WORK TO COMPLETE>
Whichever lines include the word "mais", copy them as they appear in the data.
-------- SUPPLIED RECORDS
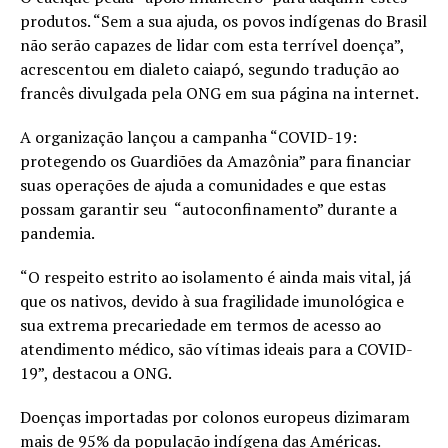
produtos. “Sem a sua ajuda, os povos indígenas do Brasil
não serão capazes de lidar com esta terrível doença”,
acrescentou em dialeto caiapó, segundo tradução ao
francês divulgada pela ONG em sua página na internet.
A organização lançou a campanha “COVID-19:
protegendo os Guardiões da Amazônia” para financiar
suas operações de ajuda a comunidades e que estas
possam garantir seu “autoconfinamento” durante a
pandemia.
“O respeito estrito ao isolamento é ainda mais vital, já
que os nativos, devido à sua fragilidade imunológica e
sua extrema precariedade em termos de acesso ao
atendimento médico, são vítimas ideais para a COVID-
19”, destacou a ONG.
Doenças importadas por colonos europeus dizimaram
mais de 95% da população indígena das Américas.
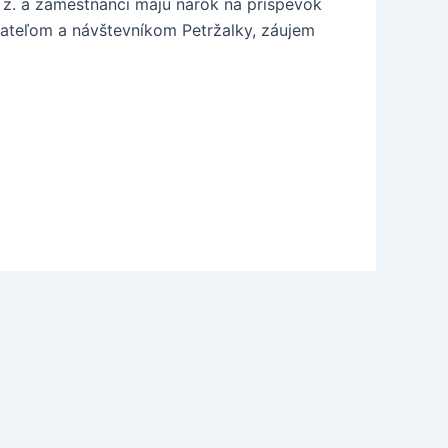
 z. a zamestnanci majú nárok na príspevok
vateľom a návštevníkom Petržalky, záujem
----------------
-------- SUPPLIED RECORDS
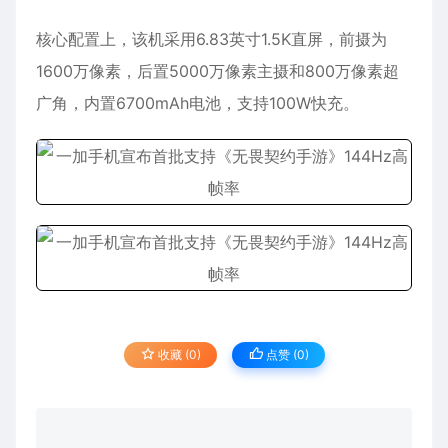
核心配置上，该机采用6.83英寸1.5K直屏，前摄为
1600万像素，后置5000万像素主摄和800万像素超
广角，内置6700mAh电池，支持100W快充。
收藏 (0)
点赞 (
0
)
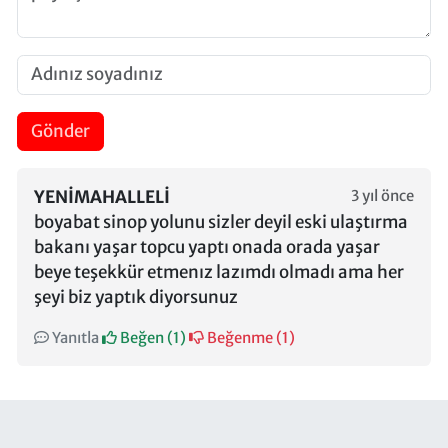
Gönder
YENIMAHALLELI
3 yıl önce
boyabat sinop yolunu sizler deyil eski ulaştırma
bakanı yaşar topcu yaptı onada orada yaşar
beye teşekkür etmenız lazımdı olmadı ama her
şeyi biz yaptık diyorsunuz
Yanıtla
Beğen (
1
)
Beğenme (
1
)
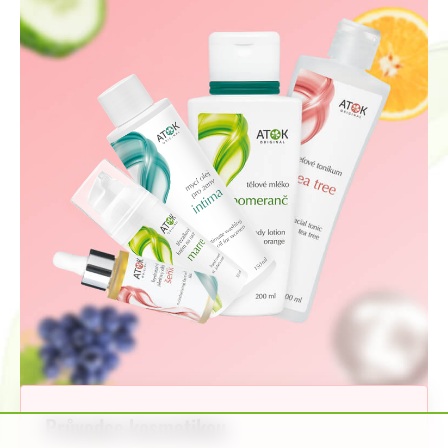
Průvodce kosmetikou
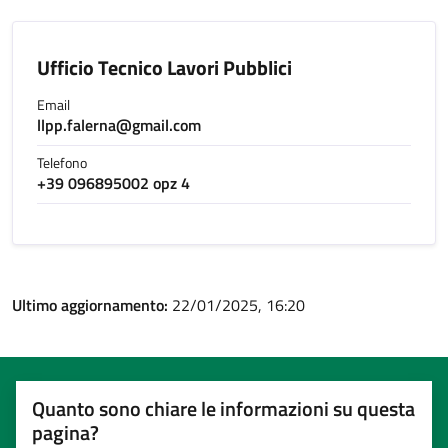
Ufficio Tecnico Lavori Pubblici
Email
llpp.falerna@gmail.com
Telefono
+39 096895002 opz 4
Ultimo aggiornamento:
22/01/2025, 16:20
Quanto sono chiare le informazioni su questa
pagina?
----------------
ANSWER TO THIS PROBLEM>
“O respeito estrito ao isolamento é ainda mais vital, já
mais de 95% da população indígena das Américas.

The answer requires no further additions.